Spinning silently at 35-40 rpms for 18 hours a day in a 4 knot current, tidal turbines eliminate two of the more common complaints about renewable energies, noise and unpredictability. After a brief stagnant period as the tide peaks, water begins to return to the sea, causing turbines to automatically rotate and begin generating power again.
The success of that pilot project earned Verdant Power the first ever commercial licence in the U.S. for tidal power generation, a green light for the installation of up to 30 turbines over 3 years that will produce 1 megawatt of power, or enough for 900 homes. The pace of the project is being intentionally slowed in order to monitor any effects on marine life.
Success of this phase could lead to the installation of up to 300 turbines, and give Verdant Power a leading role in changing the way we generate hydroelectricity.
For tidal power generation to be effective, a minimum high tide of 5 metres is required, and ideally a large bay that stores incoming water. Global capacity for tidal power generation is estimated at between 2.5 and 3 trillion kilowatt hours annually, amounting to approximately 10 times Canada’s total electrical output.
The Bay of Fundy for example, sees an average high tide of over 16 metres as 100 billion tons of seawater comes and goes every six hours. To put that in perspective, that’s more than 4 times the combined volume of water passing through all the world’s freshwater rivers in the same 6 hour period.
One of the benefits of tidal surges compared to rivers is the stoppage of flow during high and low tides for installation and maintenance. However, the world’s rivers are a source of power that has not been dismissed; Verdant Power is currently working with the Ontario Government on a pilot project for the St. Laurence river starting in 2015.
To be located on the Canadian side, the St. Laurence river project will begin with the installation of two turbines that it is estimated will provide Cornwall, Ontario with 110 Kilowatts of power.
Studies of fish habitat in the East River project showed absolutely no negative impacts, and the clear water of the St. Laurence will facilitate the installation of cameras to monitor fish migration, offering valuable insight into the struggling St. Laurence sturgeon population.
Tidal and river turbines may change the way we harness hydroelectric power
Harnessing the power of flowing water is anything but a new technology; what is new is the benign ecological effects of free-standing underwater turbines compared to the damming of rivers.

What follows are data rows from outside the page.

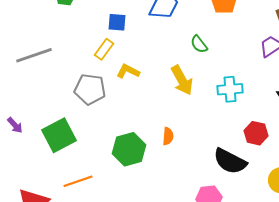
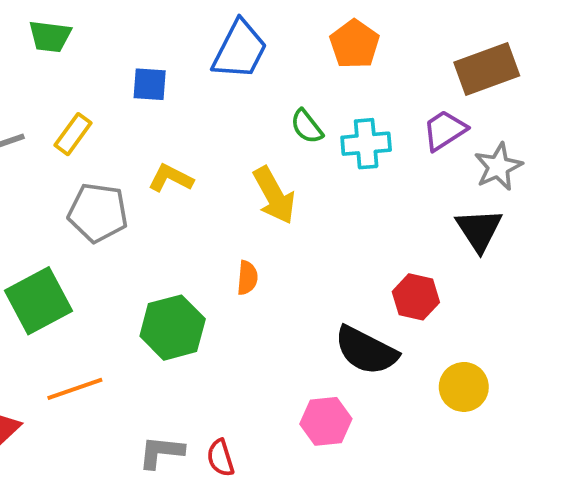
yellow rectangle: (104, 49) -> (73, 134), moved
cyan cross: (230, 89) -> (366, 144), moved
orange semicircle: (168, 136) -> (247, 278), moved

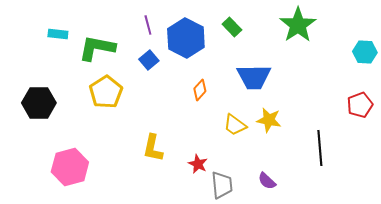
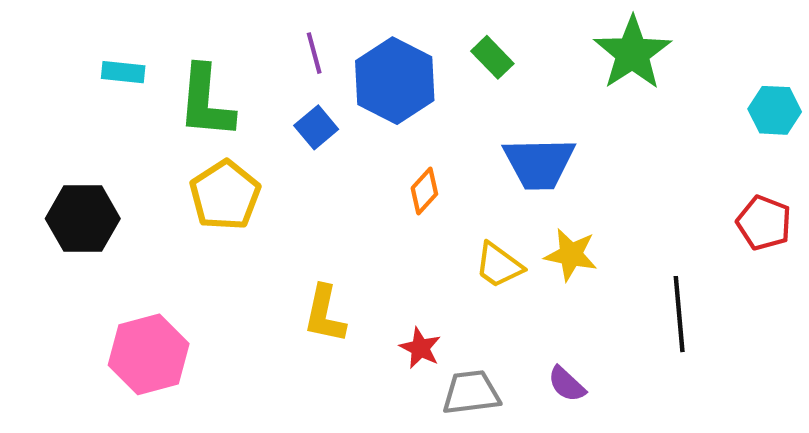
green L-shape: (97, 48) -> (206, 102), turned -96
red pentagon: (360, 105) -> (764, 223), turned -30
gray trapezoid: (222, 185) -> (471, 393), turned -92

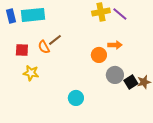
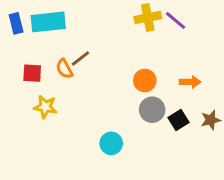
orange arrow: (115, 45) -> (190, 82), moved
gray circle: (115, 75) -> (152, 110), moved
black square: (131, 82) -> (178, 120), moved

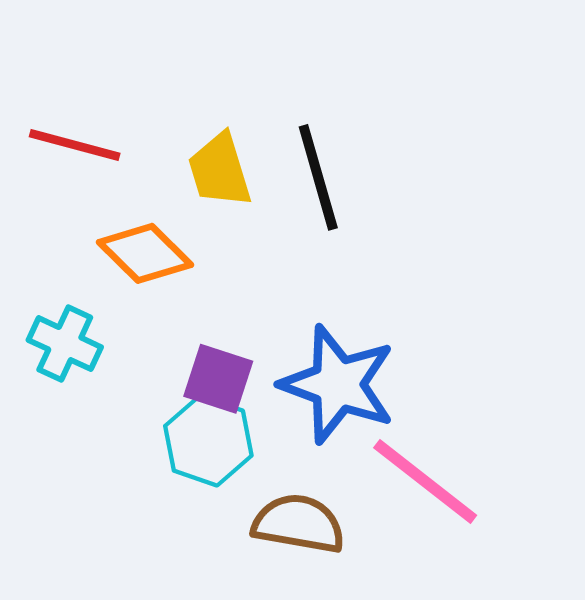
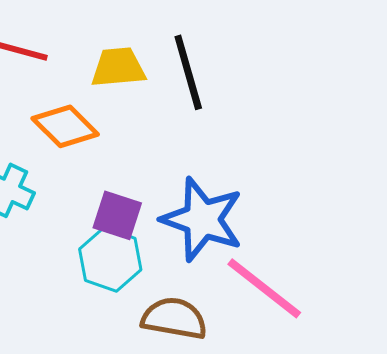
yellow trapezoid: (220, 170) -> (118, 67), turned 102

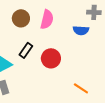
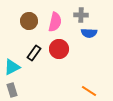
gray cross: (94, 12) -> (81, 15), moved
red circle: (51, 58) -> (59, 49), moved

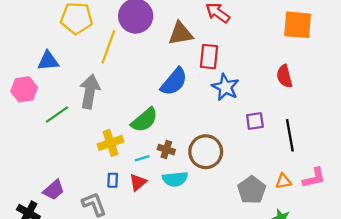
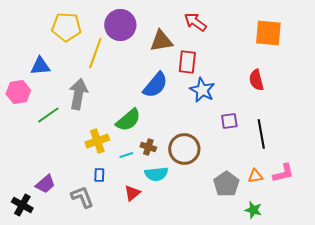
red triangle: (138, 182) -> (132, 193), moved

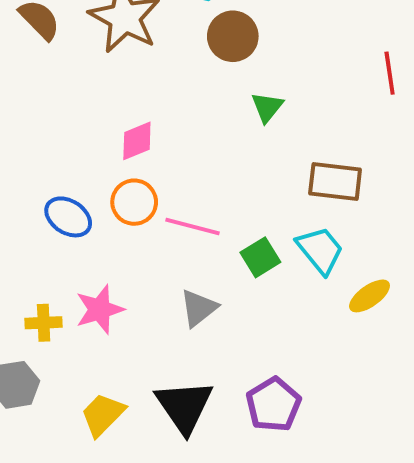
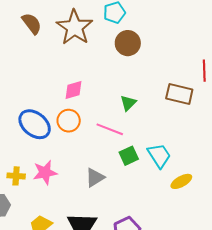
green triangle: (267, 107) -> (128, 103), moved
brown rectangle: (335, 182) -> (179, 94), moved
blue ellipse: (68, 217) -> (35, 124), size x1.4
pink line: (192, 227) -> (110, 129), moved

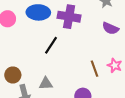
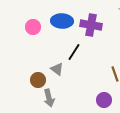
gray triangle: (46, 83) -> (57, 69), moved, turned 40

While power from hydroelectric dams is certainly renewable, it is by no means clean. There are many social and ecological repercussions that come with it:
- The destruction and relocation of communities upstream and downstream.
- The blocking of fish migratory routes and the extinction of species.

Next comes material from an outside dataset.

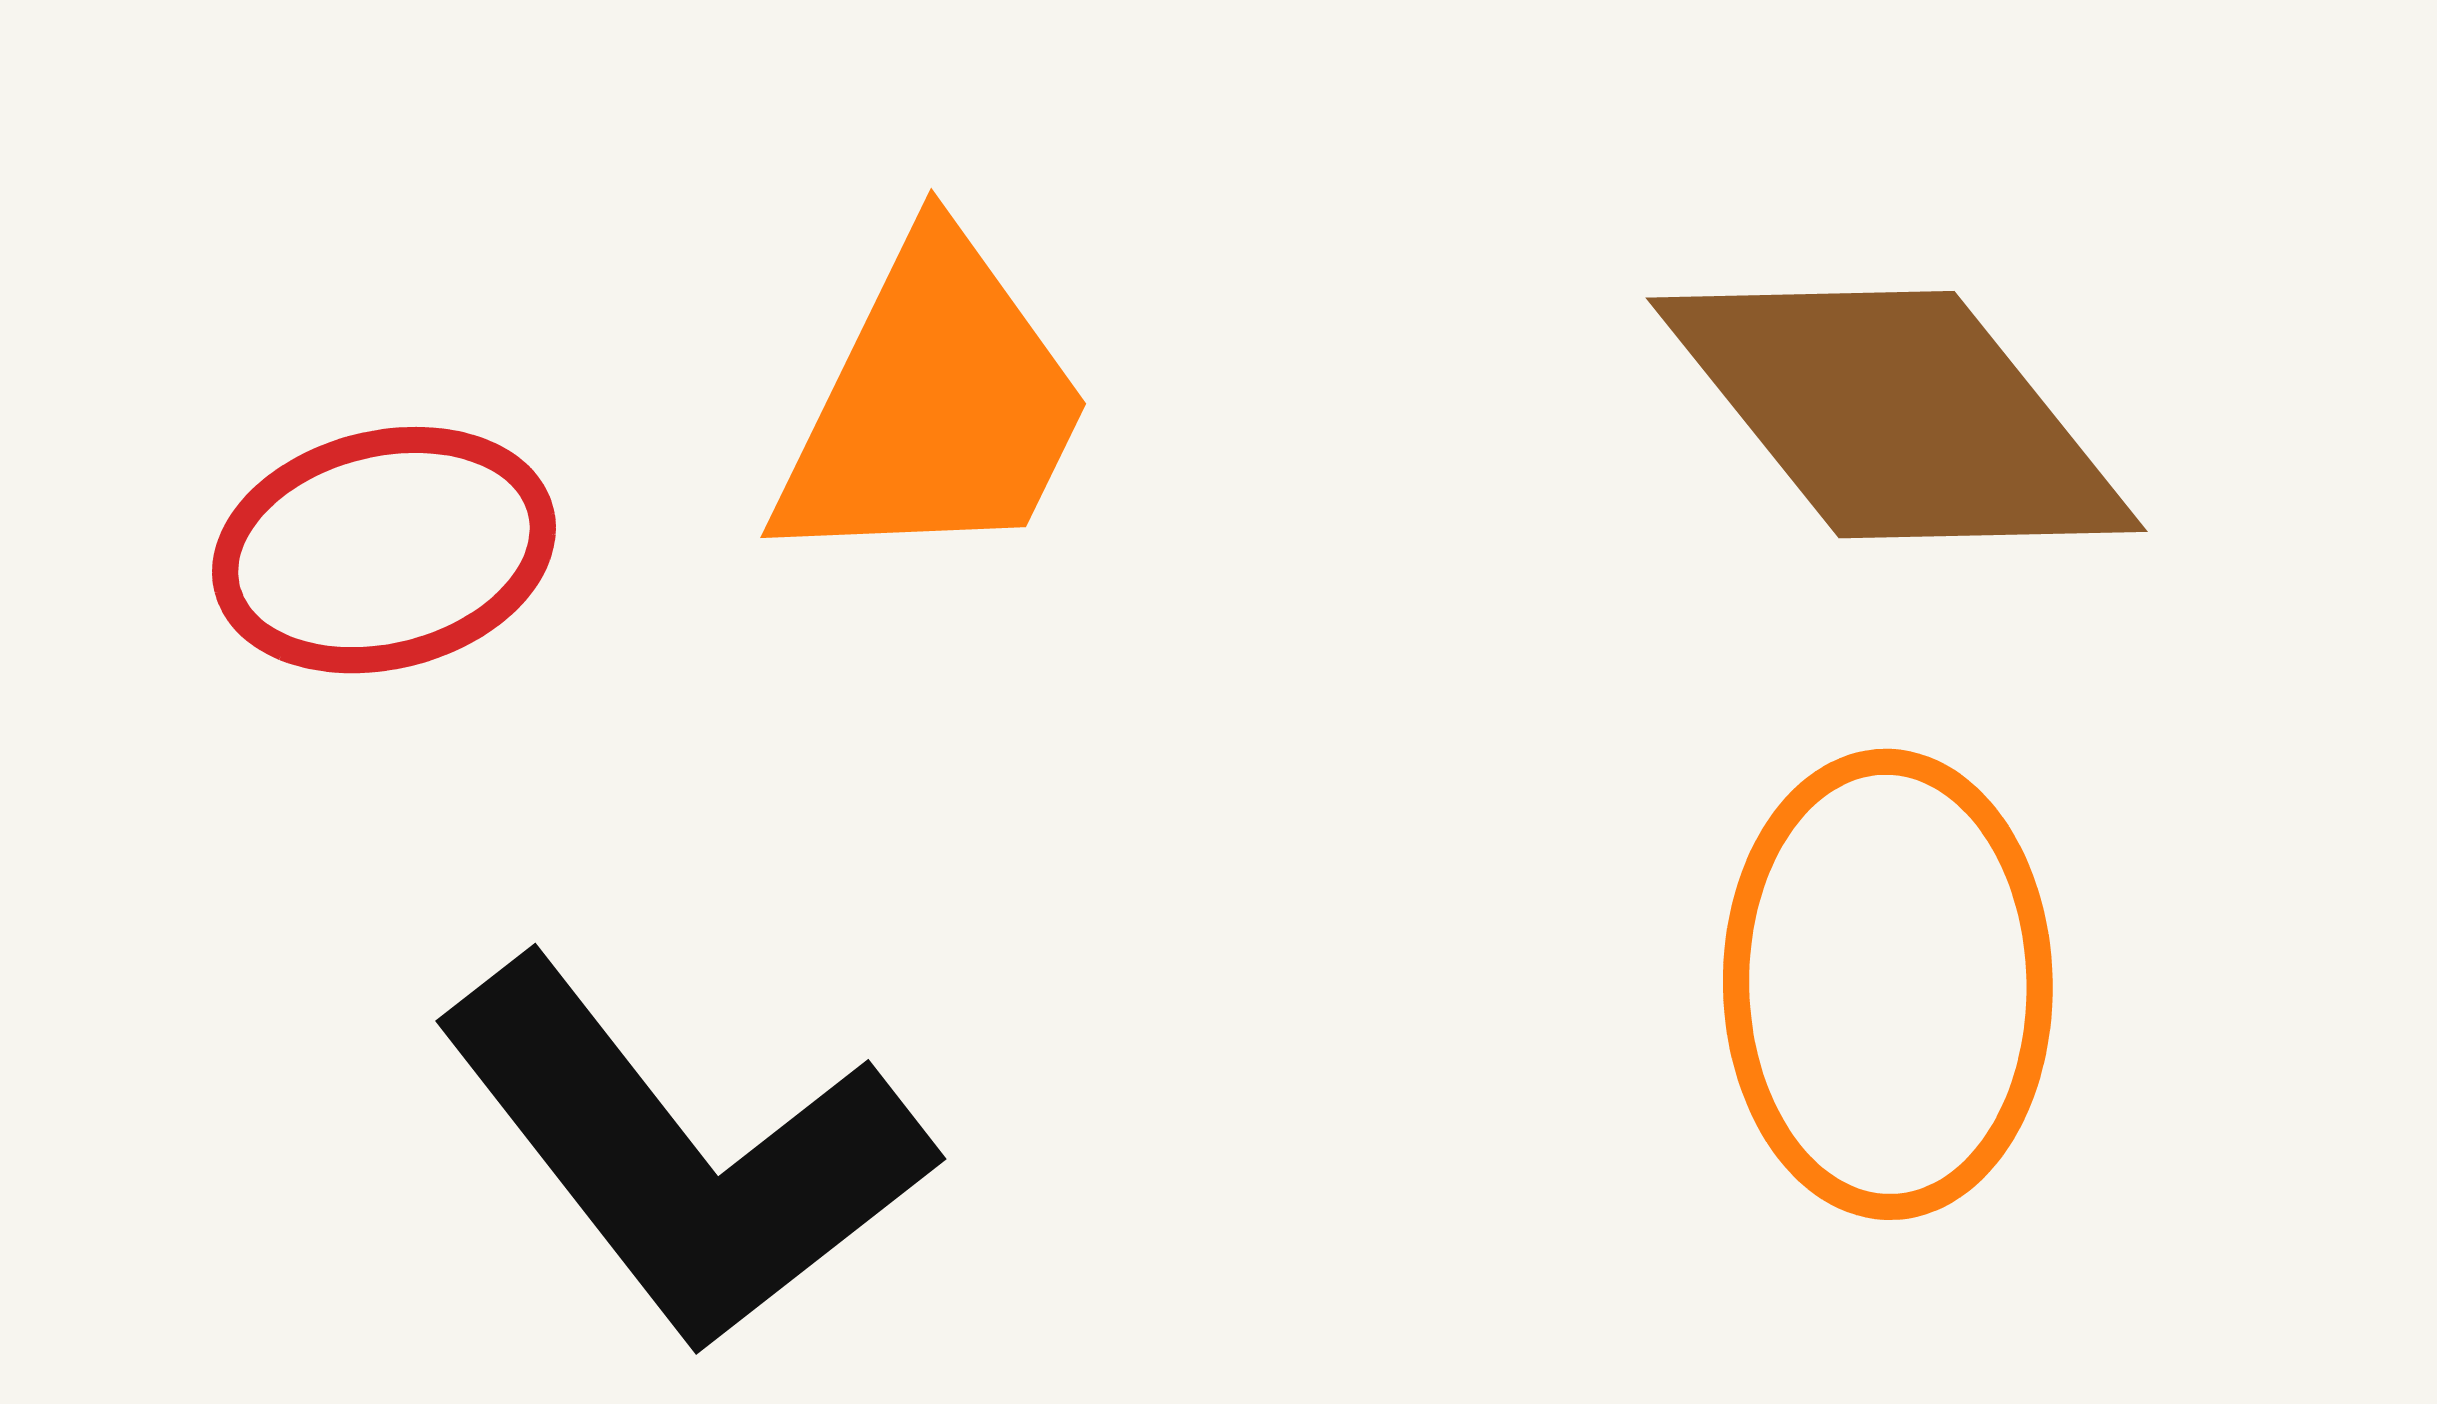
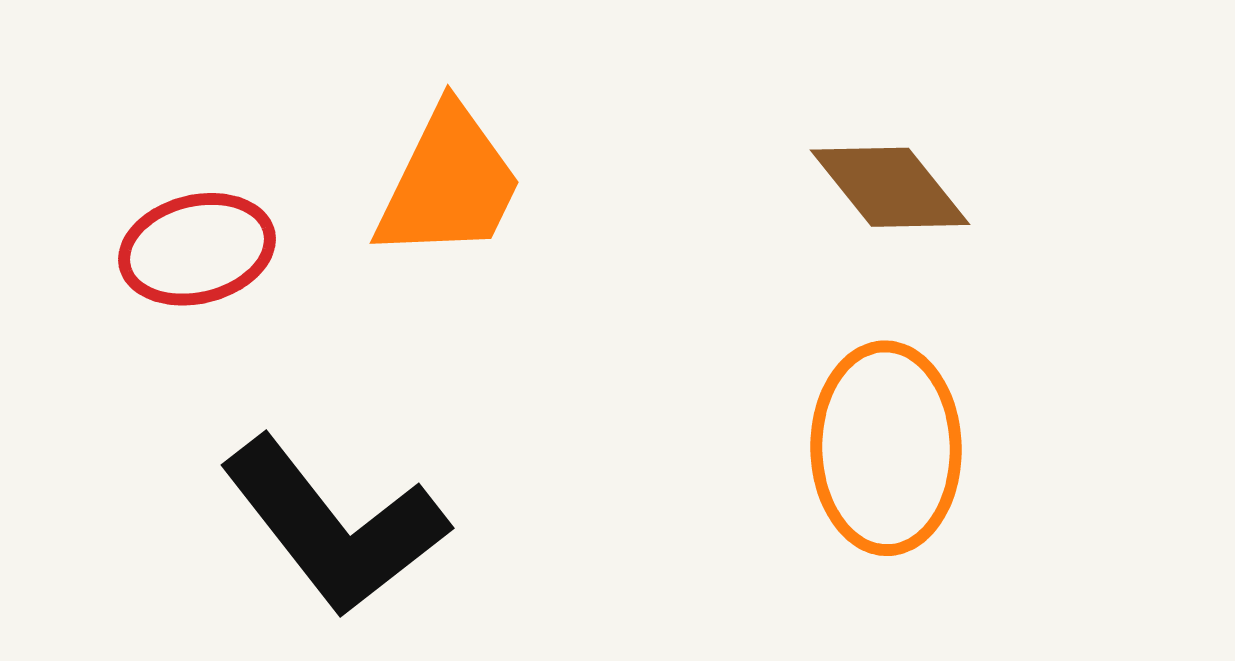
brown diamond: (1897, 415) -> (890, 187), size x0.7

- Blocking the flow of river sediment that replenishes soils.
- Greenhouse gas emissions as methane is released from rotting vegetation in reservoirs.
As methane rises to the surface, oxidization causes it to change into carbon dioxide, a less harmful gas. So rather than at the surface of reservoirs, 95% of the problem is at the dam itself where methane-rich deep water goes through the high-pressure environment of turbines and spillways.
According to the Intergovernmental Panel on Climate Change, methane has a warming impact 72 times higher than carbon dioxide. The world’s largest dams (dams over 15 metres tall) release a combined 104 million metric tons of methane gas annually.
There is no un-doing to be done of the damage caused by existing dams, but perhaps the future harnessing of hydroelectric power won’t come with the same costs if free standing turbines become the norm.